**DATA EXTRACTS:**

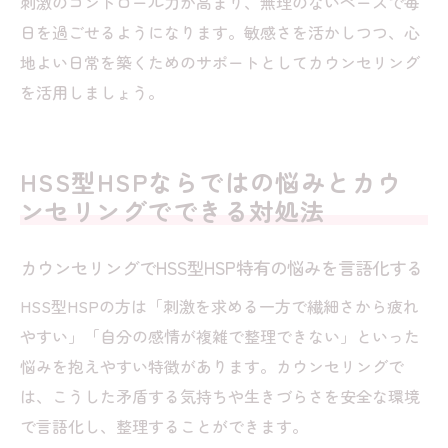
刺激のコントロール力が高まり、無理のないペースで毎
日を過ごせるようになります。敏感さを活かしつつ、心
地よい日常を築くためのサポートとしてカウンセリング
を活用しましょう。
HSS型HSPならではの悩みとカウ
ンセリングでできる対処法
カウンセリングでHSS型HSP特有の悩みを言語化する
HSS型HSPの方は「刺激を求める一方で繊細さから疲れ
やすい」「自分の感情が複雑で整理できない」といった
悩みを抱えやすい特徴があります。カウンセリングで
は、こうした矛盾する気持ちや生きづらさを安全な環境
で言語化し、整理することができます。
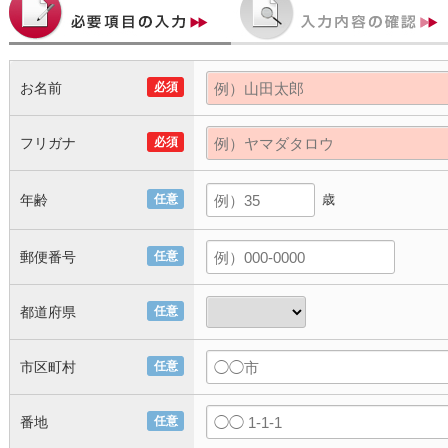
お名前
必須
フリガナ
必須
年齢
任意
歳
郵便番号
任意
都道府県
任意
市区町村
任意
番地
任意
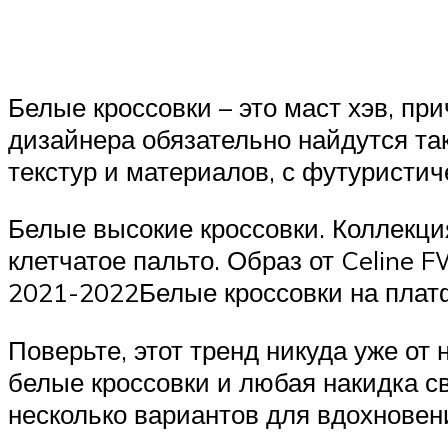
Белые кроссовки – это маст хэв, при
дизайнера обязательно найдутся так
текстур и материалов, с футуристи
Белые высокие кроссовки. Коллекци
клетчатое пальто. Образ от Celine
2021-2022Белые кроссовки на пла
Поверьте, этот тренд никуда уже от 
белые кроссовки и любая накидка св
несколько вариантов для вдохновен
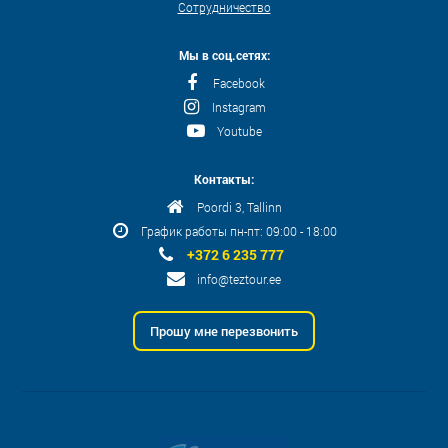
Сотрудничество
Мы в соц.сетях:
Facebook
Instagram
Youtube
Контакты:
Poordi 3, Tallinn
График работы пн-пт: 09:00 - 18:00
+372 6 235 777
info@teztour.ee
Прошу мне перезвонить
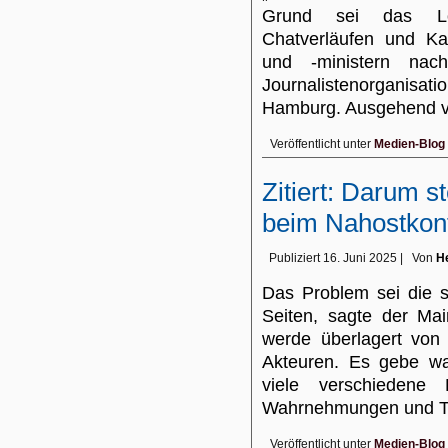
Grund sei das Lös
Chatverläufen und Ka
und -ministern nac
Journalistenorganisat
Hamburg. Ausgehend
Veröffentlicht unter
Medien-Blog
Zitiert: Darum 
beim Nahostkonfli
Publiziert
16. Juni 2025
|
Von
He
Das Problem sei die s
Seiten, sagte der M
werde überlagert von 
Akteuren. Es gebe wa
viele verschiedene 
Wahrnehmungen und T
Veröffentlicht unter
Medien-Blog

**DIRECTIONS FOR THIS TASK:**
Only the lines from the one containing "График работы пн-пт: 09:00 - 18:00" through the final line of the material should appear in the answer, copied exactly and without any picture.

**EXERCISE ANSWER:**
График работы пн-пт: 09:00 - 18:00
+372 6 235 777
info@teztour.ee
Прошу мне перезвонить
Grund sei das Lös
Chatverläufen und Ka
und -ministern nac
Journalistenorganisat
Hamburg. Ausgehend
Veröffentlicht unter
Medien-Blog
Zitiert: Darum 
beim Nahostkonfli
Publiziert
16. Juni 2025
|
Von
He
Das Problem sei die s
Seiten, sagte der M
werde überlagert von 
Akteuren. Es gebe wa
viele verschiedene 
Wahrnehmungen und T
Veröffentlicht unter
Medien-Blog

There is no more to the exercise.